Die Diagnose einer Krebserkrankung ist eine der schwersten Nachrichten, die ein Mensch erhalten kann. Neben den physischen Belastungen stellt sie auch eine enorme psychische Herausforderung dar, sowohl für den betroffenen Patienten als auch für sein soziales Umfeld. In der Welt der medizinischen Fachgebiete gibt es jedoch einen Bereich, der sich speziell mit der psychologischen Begleitung von Krebspatienten beschäftigt – die Psychoonkologie.

Wir haben mit Claudia Zeidler, Psychologin bei Lanserhof über die Bedeutung der Psychoonkologie für Patienten und Angehörige gesprochen.

Die Bedeutung der Psychoonkologie

Die Psychoonkologie ist ein eigenständiges Fachgebiet, das sich auf die psychologische Behandlung von Menschen mit einer Krebsdiagnose konzentriert. In der Vergangenheit war die Onkologie primär auf die somatischen Aspekte der Krankheit fokussiert, sprich Diagnose, Therapie und physische Genesung. Doch heutzutage ist klar, dass eine Krebserkrankung auch starke Auswirkungen auf die psychische Ebene eines Menschen hat und dass Körper, Geist und Seele untrennbar miteinander verwoben sind.

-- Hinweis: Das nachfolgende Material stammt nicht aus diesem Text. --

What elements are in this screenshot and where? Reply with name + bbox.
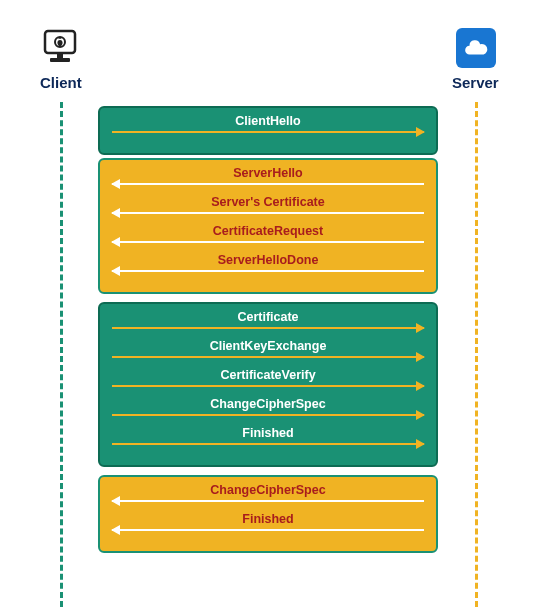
message-row: Server's Certificate: [112, 195, 424, 224]
message-row: ServerHello: [112, 166, 424, 195]
arrow-left-icon: [112, 529, 424, 531]
message-row: Certificate: [112, 310, 424, 339]
message-label: Finished: [112, 426, 424, 441]
client-label: Client: [40, 74, 82, 91]
cloud-icon: [456, 28, 496, 68]
header-row: Client Server: [0, 28, 549, 98]
message-label: ClientHello: [112, 114, 424, 129]
message-label: CertificateVerify: [112, 368, 424, 383]
message-row: ClientKeyExchange: [112, 339, 424, 368]
message-label: Server's Certificate: [112, 195, 424, 210]
message-row: ServerHelloDone: [112, 253, 424, 282]
message-block-3: CertificateClientKeyExchangeCertificateV…: [98, 302, 438, 467]
message-row: ClientHello: [112, 114, 424, 143]
message-label: CertificateRequest: [112, 224, 424, 239]
arrow-right-icon: [112, 385, 424, 387]
message-label: ChangeCipherSpec: [112, 397, 424, 412]
svg-rect-3: [50, 58, 70, 62]
arrow-right-icon: [112, 414, 424, 416]
message-label: ClientKeyExchange: [112, 339, 424, 354]
message-label: Finished: [112, 512, 424, 527]
message-row: CertificateVerify: [112, 368, 424, 397]
arrow-left-icon: [112, 270, 424, 272]
message-label: ServerHello: [112, 166, 424, 181]
message-block-1: ClientHello: [98, 106, 438, 155]
message-row: Finished: [112, 426, 424, 455]
computer-icon: [40, 28, 80, 68]
arrow-left-icon: [112, 183, 424, 185]
arrow-left-icon: [112, 241, 424, 243]
server-lifeline: [475, 102, 478, 607]
message-label: ChangeCipherSpec: [112, 483, 424, 498]
message-row: ChangeCipherSpec: [112, 397, 424, 426]
message-label: Certificate: [112, 310, 424, 325]
server-label: Server: [452, 74, 499, 91]
message-row: ChangeCipherSpec: [112, 483, 424, 512]
arrow-right-icon: [112, 327, 424, 329]
arrow-right-icon: [112, 356, 424, 358]
arrow-left-icon: [112, 212, 424, 214]
arrow-right-icon: [112, 443, 424, 445]
message-row: Finished: [112, 512, 424, 541]
svg-rect-2: [57, 53, 63, 58]
arrow-right-icon: [112, 131, 424, 133]
message-label: ServerHelloDone: [112, 253, 424, 268]
arrow-left-icon: [112, 500, 424, 502]
client-lifeline: [60, 102, 63, 607]
message-block-2: ServerHelloServer's CertificateCertifica…: [98, 158, 438, 294]
message-row: CertificateRequest: [112, 224, 424, 253]
message-block-4: ChangeCipherSpecFinished: [98, 475, 438, 553]
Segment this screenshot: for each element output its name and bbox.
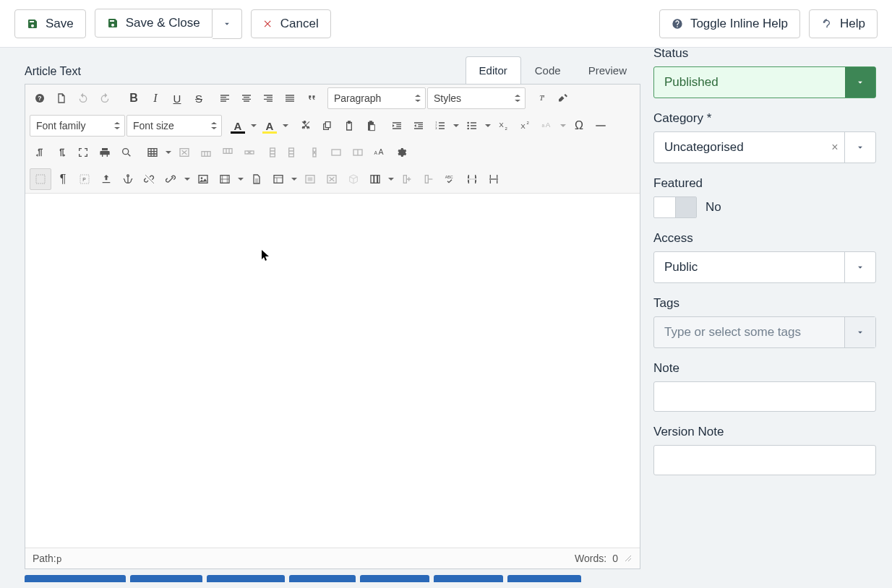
path-element[interactable]: p — [56, 553, 62, 564]
tab-editor[interactable]: Editor — [466, 56, 521, 84]
chevron-down-icon[interactable] — [844, 317, 875, 347]
iframe-icon[interactable] — [300, 169, 320, 189]
merge-cells-icon[interactable] — [326, 142, 346, 163]
nonbreaking-icon[interactable]: P — [74, 169, 95, 189]
bottom-tab[interactable] — [25, 575, 126, 582]
text-style-icon[interactable]: AA — [369, 142, 390, 163]
anchor-icon[interactable] — [118, 169, 138, 189]
template-icon[interactable] — [268, 169, 288, 189]
tags-select[interactable]: Type or select some tags — [653, 316, 876, 348]
tab-code[interactable]: Code — [521, 56, 575, 84]
fullscreen-icon[interactable] — [73, 142, 93, 163]
save-button[interactable]: Save — [14, 9, 86, 38]
delete-table-icon[interactable] — [174, 142, 194, 163]
align-right-icon[interactable] — [258, 88, 278, 108]
align-center-icon[interactable] — [236, 88, 257, 108]
editor-content-area[interactable] — [25, 194, 640, 548]
bottom-tab[interactable] — [130, 575, 202, 582]
indent-icon[interactable] — [387, 116, 407, 136]
ltr-icon[interactable] — [30, 142, 50, 163]
bottom-tab[interactable] — [507, 575, 581, 582]
link-icon[interactable] — [161, 169, 181, 189]
case-icon[interactable]: aA — [537, 116, 557, 136]
bottom-tab[interactable] — [289, 575, 356, 582]
help-button[interactable]: Help — [809, 9, 878, 38]
italic-icon[interactable]: I — [145, 88, 166, 108]
status-select[interactable]: Published — [653, 66, 876, 98]
bottom-tab[interactable] — [207, 575, 285, 582]
chevron-down-icon[interactable] — [844, 252, 875, 282]
redo-icon[interactable] — [95, 88, 115, 108]
case-dropdown[interactable] — [559, 116, 567, 136]
chevron-down-icon[interactable] — [845, 67, 875, 98]
save-close-dropdown[interactable] — [213, 9, 242, 39]
columns-dropdown[interactable] — [387, 169, 395, 189]
chevron-down-icon[interactable] — [844, 132, 875, 163]
file-icon[interactable] — [246, 169, 267, 189]
special-char-icon[interactable]: Ω — [569, 116, 589, 136]
ordered-list-dropdown[interactable] — [452, 116, 460, 136]
upload-icon[interactable] — [96, 169, 116, 189]
paragraph-marks-icon[interactable]: ¶ — [53, 169, 73, 189]
bottom-tab[interactable] — [434, 575, 503, 582]
font-family-select[interactable]: Font family — [30, 115, 125, 137]
blockquote-icon[interactable] — [301, 88, 322, 108]
unordered-list-icon[interactable] — [462, 116, 482, 136]
bold-icon[interactable]: B — [124, 88, 144, 108]
cut-icon[interactable] — [296, 116, 316, 136]
outdent-icon[interactable] — [408, 116, 429, 136]
row-after-icon[interactable] — [218, 142, 238, 163]
image-icon[interactable] — [193, 169, 213, 189]
access-select[interactable]: Public — [653, 251, 876, 283]
align-justify-icon[interactable] — [280, 88, 300, 108]
remove-iframe-icon[interactable] — [322, 169, 342, 189]
show-blocks-icon[interactable] — [30, 168, 51, 190]
print-icon[interactable] — [95, 142, 115, 163]
paste-text-icon[interactable] — [361, 116, 381, 136]
underline-icon[interactable]: U — [167, 88, 187, 108]
bottom-tab[interactable] — [360, 575, 429, 582]
find-replace-icon[interactable] — [116, 142, 137, 163]
align-left-icon[interactable] — [215, 88, 235, 108]
table-dropdown[interactable] — [164, 142, 173, 163]
format-painter-icon[interactable] — [553, 88, 573, 108]
columns-icon[interactable] — [365, 169, 385, 189]
clear-category-icon[interactable]: × — [825, 141, 844, 154]
cancel-button[interactable]: Cancel — [251, 9, 331, 38]
media-dropdown[interactable] — [236, 169, 245, 189]
strikethrough-icon[interactable]: S — [189, 88, 209, 108]
template-dropdown[interactable] — [290, 169, 299, 189]
note-input[interactable] — [653, 381, 876, 412]
unlink-icon[interactable] — [140, 169, 160, 189]
text-color-icon[interactable]: A — [228, 116, 248, 136]
styles-select[interactable]: Styles — [427, 87, 526, 109]
link-dropdown[interactable] — [183, 169, 192, 189]
delete-col-icon[interactable] — [304, 142, 325, 163]
paragraph-select[interactable]: Paragraph — [327, 87, 426, 109]
background-color-icon[interactable]: A — [260, 116, 280, 136]
copy-icon[interactable] — [317, 116, 338, 136]
media-icon[interactable] — [215, 169, 235, 189]
help-icon[interactable]: ? — [30, 88, 50, 108]
delete-row-icon[interactable] — [239, 142, 260, 163]
undo-icon[interactable] — [73, 88, 93, 108]
unordered-list-dropdown[interactable] — [484, 116, 492, 136]
row-before-icon[interactable] — [196, 142, 216, 163]
tab-preview[interactable]: Preview — [575, 56, 640, 84]
resize-grip-icon[interactable] — [624, 554, 632, 563]
table-icon[interactable] — [142, 142, 163, 163]
category-select[interactable]: Uncategorised × — [653, 131, 876, 163]
featured-toggle[interactable] — [653, 196, 697, 218]
rtl-icon[interactable] — [51, 142, 72, 163]
horizontal-rule-icon[interactable] — [591, 116, 611, 136]
add-column-icon[interactable] — [397, 169, 417, 189]
spellcheck-icon[interactable]: ABC — [440, 169, 460, 189]
clear-formatting-icon[interactable]: Tx — [531, 88, 552, 108]
col-before-icon[interactable] — [261, 142, 281, 163]
subscript-icon[interactable]: X2 — [494, 116, 514, 136]
remove-column-icon[interactable] — [419, 169, 439, 189]
toggle-inline-help-button[interactable]: Toggle Inline Help — [659, 9, 800, 38]
pagebreak-icon[interactable] — [462, 169, 482, 189]
superscript-icon[interactable]: X2 — [515, 116, 536, 136]
settings-icon[interactable] — [391, 142, 411, 163]
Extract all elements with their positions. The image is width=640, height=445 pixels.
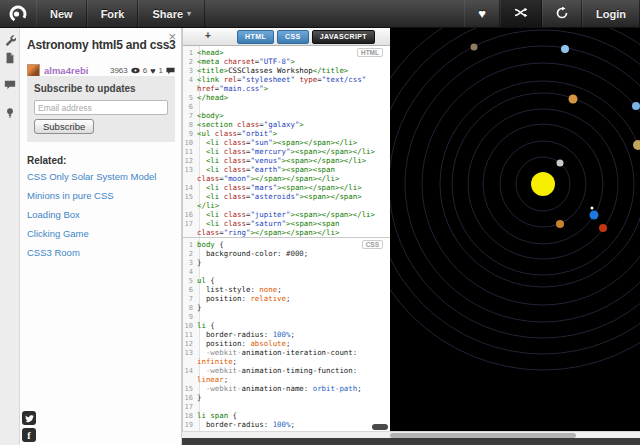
comments-icon[interactable] [4,77,16,89]
editor-scrollbar-thumb[interactable] [372,424,388,430]
topbar-right: ♥ [464,0,640,27]
code-line: 3} [183,258,391,267]
code-line: 5ul { [183,276,391,285]
comment-icon [166,67,175,75]
caret-down-icon: ▾ [187,9,191,18]
code-line: 14 -webkit-animation-timing-function: [183,366,391,375]
css-badge: CSS [362,240,383,249]
code-line: 1body { [183,240,391,249]
related-heading: Related: [27,155,66,166]
code-line: 12 <li class="venus"><span></span></li> [183,156,391,165]
code-line: href="main.css"> [183,84,391,93]
code-line: class="moon"></span></span></li> [183,174,391,183]
like-button[interactable]: ♥ [464,0,500,27]
code-line: 11 border-radius: 100%; [183,330,391,339]
planet-moon [591,207,594,210]
code-line: </li> [183,201,391,210]
code-line: 4<link rel="stylesheet" type="text/css" [183,75,391,84]
cssdeck-app: New Fork Share ▾ ♥ [0,0,640,445]
code-line: 11 <li class="mercury"><span></span></li… [183,147,391,156]
related-links: CSS Only Solar System ModelMinions in pu… [27,171,177,266]
add-tab-icon[interactable]: + [205,30,211,41]
planet-mars [599,224,607,232]
code-line: class="ring"></span></span></li> [183,228,391,237]
code-line: 17 <li class="saturn"><span><span [183,219,391,228]
code-line: 6 [183,102,391,111]
refresh-button[interactable] [542,0,582,27]
share-menu-button[interactable]: Share ▾ [138,0,205,27]
code-line: infinite; [183,357,391,366]
code-line: 10 <li class="sun"><span></span></li> [183,138,391,147]
wrench-icon[interactable] [4,32,16,44]
code-line: 16 <li class="jupiter"><span></span></li… [183,210,391,219]
email-field[interactable] [34,100,168,115]
cssdeck-logo-icon[interactable] [0,0,36,27]
subscribe-button[interactable]: Subscribe [34,119,94,134]
related-link[interactable]: Loading Box [27,209,177,220]
author-username[interactable]: alma4rebi [44,65,88,76]
html-editor[interactable]: HTML 1<head>2<meta charset="UTF-8">3<tit… [183,46,391,237]
code-line: 5</head> [183,93,391,102]
code-line: 13 -webkit-animation-iteration-count: [183,348,391,357]
code-line: 18li span { [183,411,391,420]
refresh-icon [556,7,568,21]
heart-icon: ♥ [150,66,155,76]
share-label: Share [152,8,183,20]
planet-venus [556,220,564,228]
code-line: 9<ul class="orbit"> [183,129,391,138]
code-line: 15 -webkit-animation-name: orbit-path; [183,384,391,393]
css-editor[interactable]: CSS 1body {2 background-color: #000;3}45… [183,237,391,431]
twitter-icon[interactable] [22,411,36,425]
tool-sidebar [0,28,20,445]
tab-javascript[interactable]: JAVASCRIPT [312,30,375,44]
planet-saturn [633,140,640,150]
related-link[interactable]: CSS3 Room [27,247,177,258]
code-line: 10li { [183,321,391,330]
document-icon[interactable] [4,50,16,62]
code-line: 2<meta charset="UTF-8"> [183,57,391,66]
views-count: 3963 [110,66,128,75]
subscribe-box: Subscribe to updates Subscribe [27,76,175,142]
tab-css[interactable]: CSS [277,30,309,44]
html-badge: HTML [357,48,383,57]
social-icons: f [22,411,36,445]
tab-html[interactable]: HTML [237,30,274,44]
planet-sun [531,172,555,196]
new-button[interactable]: New [36,0,87,27]
code-line: 6 list-style: none; [183,285,391,294]
planet-mercury [557,160,564,167]
login-button[interactable]: Login [582,0,640,27]
subscribe-heading: Subscribe to updates [34,83,168,94]
editor-tabbar: + HTMLCSSJAVASCRIPT [183,28,391,46]
horizontal-scrollbar[interactable] [182,431,640,438]
planet-earth [590,211,599,220]
shuffle-icon [514,7,528,20]
code-line: 17 [183,402,391,411]
preview-panel [390,28,640,431]
code-line: 12 position: absolute; [183,339,391,348]
code-line: 8<section class="galaxy"> [183,120,391,129]
fork-button[interactable]: Fork [87,0,139,27]
code-line: 7<body> [183,111,391,120]
code-line: 9 [183,312,391,321]
solar-system-preview [390,28,640,431]
eye-icon [131,67,140,75]
planet-uranus [561,45,569,53]
code-line: 3<title>CSSClasses Workshop</title> [183,66,391,75]
code-line: 4 [183,267,391,276]
related-link[interactable]: CSS Only Solar System Model [27,171,177,182]
shuffle-button[interactable] [500,0,542,27]
planet-jupiter [569,95,578,104]
code-line: 13 <li class="earth"><span><span [183,165,391,174]
page-title: Astronomy html5 and css3 [27,38,176,52]
bottom-bar [182,438,640,445]
related-link[interactable]: Minions in pure CSS [27,190,177,201]
info-panel: × Astronomy html5 and css3 alma4rebi 396… [20,28,182,445]
facebook-icon[interactable]: f [22,428,36,442]
planet-neptune [632,102,640,110]
lightbulb-icon[interactable] [4,105,16,117]
editor-column: + HTMLCSSJAVASCRIPT HTML 1<head>2<meta c… [182,28,390,431]
related-link[interactable]: Clicking Game [27,228,177,239]
comments-count: 1 [159,66,163,75]
planet-pluto [471,44,478,51]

“Die Onkologie ist der Fachbereich, der sich mit dem Thema der Krebsdiagnostik, also der Diagnose und der Therapie, beschäftigt. Bei der Psychoonkologie geht darum, Menschen mit einer Krebsdiagnose psychologisch zu behandeln.”

Die Ganzheitlichkeit der Betrachtung

Eine somatische Erkrankung wie Krebs beeinflusst nicht nur den Körper, sondern auch das Erleben und Verhalten eines Menschen sowie sein gesamtes soziales System, einschließlich Familie und Freunde. Die Psychoonkologische Betreuung betrifft also nicht nur die Psyche im engeren Sinne, sondern berücksichtigt auch die psychosozialen Aspekte, die das Umfeld eines Patienten betreffen.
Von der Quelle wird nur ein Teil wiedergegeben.